# Instructions for the task
Please set down word for word every line from the one holding "МУЗПАК ДЫРКИ В ТРУСАХ (ДЖЕКПОТ ХУЙ ТЕ В" to the end of the data below, both included.
═════ Data for review
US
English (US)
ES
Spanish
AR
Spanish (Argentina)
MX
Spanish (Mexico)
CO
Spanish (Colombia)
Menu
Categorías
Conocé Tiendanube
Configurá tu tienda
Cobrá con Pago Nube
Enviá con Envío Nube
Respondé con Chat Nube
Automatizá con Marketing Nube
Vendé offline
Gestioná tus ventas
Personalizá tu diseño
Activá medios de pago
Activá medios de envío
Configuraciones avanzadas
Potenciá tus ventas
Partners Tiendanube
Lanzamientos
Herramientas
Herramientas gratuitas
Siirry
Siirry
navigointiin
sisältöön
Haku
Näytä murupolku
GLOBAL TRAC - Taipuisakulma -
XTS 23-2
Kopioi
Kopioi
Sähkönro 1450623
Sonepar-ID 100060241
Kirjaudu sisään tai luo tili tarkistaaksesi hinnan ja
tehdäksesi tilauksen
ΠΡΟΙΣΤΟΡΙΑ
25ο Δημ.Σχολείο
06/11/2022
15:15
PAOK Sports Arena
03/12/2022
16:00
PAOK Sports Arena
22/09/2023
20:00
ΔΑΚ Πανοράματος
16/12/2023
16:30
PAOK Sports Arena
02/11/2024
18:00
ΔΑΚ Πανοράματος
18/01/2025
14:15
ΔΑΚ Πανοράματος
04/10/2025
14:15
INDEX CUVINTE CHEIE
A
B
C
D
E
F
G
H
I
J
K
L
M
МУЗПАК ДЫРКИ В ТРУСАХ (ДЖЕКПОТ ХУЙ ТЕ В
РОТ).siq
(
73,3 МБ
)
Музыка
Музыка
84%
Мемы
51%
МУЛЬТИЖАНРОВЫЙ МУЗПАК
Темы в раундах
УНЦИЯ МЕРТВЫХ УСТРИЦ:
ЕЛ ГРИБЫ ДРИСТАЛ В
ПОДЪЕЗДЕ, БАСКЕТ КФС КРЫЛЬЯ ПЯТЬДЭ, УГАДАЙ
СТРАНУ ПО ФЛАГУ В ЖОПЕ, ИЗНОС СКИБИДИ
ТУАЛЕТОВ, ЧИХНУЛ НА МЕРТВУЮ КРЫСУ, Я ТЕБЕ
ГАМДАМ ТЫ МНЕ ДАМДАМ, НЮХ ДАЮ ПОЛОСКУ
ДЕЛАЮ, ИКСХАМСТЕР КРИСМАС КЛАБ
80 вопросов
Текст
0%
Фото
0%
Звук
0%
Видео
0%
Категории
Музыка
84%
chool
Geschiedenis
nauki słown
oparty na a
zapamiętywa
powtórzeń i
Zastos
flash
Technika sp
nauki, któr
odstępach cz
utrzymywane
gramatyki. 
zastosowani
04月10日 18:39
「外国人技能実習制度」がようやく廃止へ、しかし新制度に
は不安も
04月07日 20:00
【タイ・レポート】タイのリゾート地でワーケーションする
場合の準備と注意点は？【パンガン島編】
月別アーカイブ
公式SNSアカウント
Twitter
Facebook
══════════
# Exercise response
МУЗПАК ДЫРКИ В ТРУСАХ (ДЖЕКПОТ ХУЙ ТЕ В
РОТ).siq
(
73,3 МБ
)
Музыка
Музыка
84%
Мемы
51%
МУЛЬТИЖАНРОВЫЙ МУЗПАК
Темы в раундах
УНЦИЯ МЕРТВЫХ УСТРИЦ:
ЕЛ ГРИБЫ ДРИСТАЛ В
ПОДЪЕЗДЕ, БАСКЕТ КФС КРЫЛЬЯ ПЯТЬДЭ, УГАДАЙ
СТРАНУ ПО ФЛАГУ В ЖОПЕ, ИЗНОС СКИБИДИ
ТУАЛЕТОВ, ЧИХНУЛ НА МЕРТВУЮ КРЫСУ, Я ТЕБЕ
ГАМДАМ ТЫ МНЕ ДАМДАМ, НЮХ ДАЮ ПОЛОСКУ
ДЕЛАЮ, ИКСХАМСТЕР КРИСМАС КЛАБ
80 вопросов
Текст
0%
Фото
0%
Звук
0%
Видео
0%
Категории
Музыка
84%
chool
Geschiedenis
nauki słown
oparty na a
zapamiętywa
powtórzeń i
Zastos
flash
Technika sp
nauki, któr
odstępach cz
utrzymywane
gramatyki. 
zastosowani
04月10日 18:39
「外国人技能実習制度」がようやく廃止へ、しかし新制度に
は不安も
04月07日 20:00
【タイ・レポート】タイのリゾート地でワーケーションする
場合の準備と注意点は？【パンガン島編】
月別アーカイブ
公式SNSアカウント
Twitter
Facebook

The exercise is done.